Review: Barney’s Version

Without having read Mordecai Richler’s 1997 novel which Barney’s Version is adapted from, it’s still abundantly clear that this long, glossily mounted tearjerker exhibits all the usual problems with paring down 400 pages into an orderly feature film. With its time-jumping flashbacks, and uneven tonal balance that strains to blend soapy melodrama, romantic comedy and murder mystery, it’s an initially engrossing but progressively rambling and schmaltzy film that’s mostly saved by a set of fine, if not exceptional performances.
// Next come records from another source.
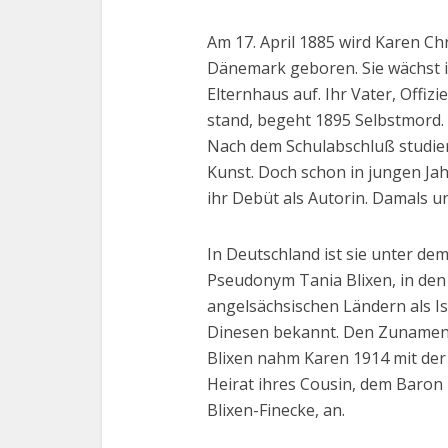
Am 17. April 1885 wird Karen Ch
Dänemark geboren. Sie wächst 
Elternhaus auf. Ihr Vater, Offizi
stand, begeht 1895 Selbstmord.
Nach dem Schulabschluß studie
Kunst. Doch schon in jungen Jahre
ihr Debüt als Autorin. Damals 
In Deutschland ist sie unter de
Pseudonym Tania Blixen, in den
angelsächsischen Ländern als I
Dinesen bekannt. Den Zuname
Blixen nahm Karen 1914 mit der
Heirat ihres Cousin, dem Baron
Blixen-Finecke, an.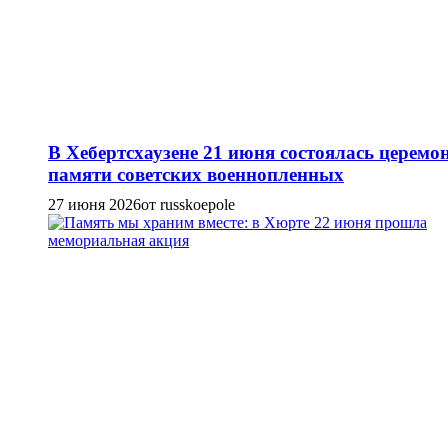
В Хебертсхаузене 21 июня состоялась церемо
памяти советских военнопленных
27 июня 2026
от russkoepole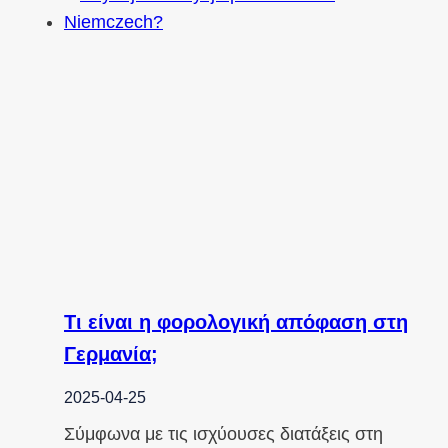
Τι είναι η φορολογική απόφαση στη
Γερμανία;
2025-04-25
Σύμφωνα με τις ισχύουσες διατάξεις στη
Being partial to Paul Giamatti’s now-familiar rumpled-sadsack schtick also goes a long way to making the film somewhat palatable: Barney’s Version is full-bore Giamatti for 132 minutes.
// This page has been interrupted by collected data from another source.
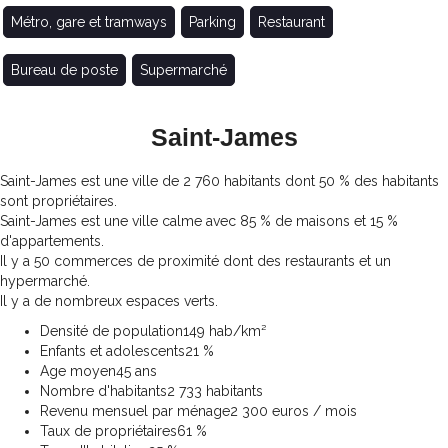
Métro, gare et tramways
Parking
Restaurant
Bureau de poste
Supermarché
Saint-James
Saint-James est une ville de 2 760 habitants dont 50 % des habitants
sont propriétaires.
Saint-James est une ville calme avec 85 % de maisons et 15 %
d'appartements.
Il y a 50 commerces de proximité dont des restaurants et un
hypermarché.
Il y a de nombreux espaces verts.
Densité de population
149 hab/km²
Enfants et adolescents
21 %
Age moyen
45 ans
Nombre d'habitants
2 733 habitants
Revenu mensuel par ménage
2 300 euros / mois
Taux de propriétaires
61 %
He plays Jewish-Canadian TV producer Barney Panofsky, a hopelessly romantic curmudgeon who’s gone through three marriages before an onset of Alzheimer’s cuts him down. The character’s a genuine Giamatti Standard: the puppy-dog-faced-jerk-whom-you-hate-but-grow-to-love-but-still-kind-of-hate. The film views his tumultuous life with generation-spanning sprawl (wigs!) which it can’t quite sustain; nevertheless there are individual vignettes to savour, such as Panofsky’s first swoony meeting with the gleaming, doll-like Rosamund Pike at his wedding to loud-mouthed affluent socialite Minnie Driver, and the touching, often amusing scenes with delightfully scene-stealing beat-cop father Dustin Hoffman. Look out for cameos by Canadian directors David Cronenberg and Atom Egoyan.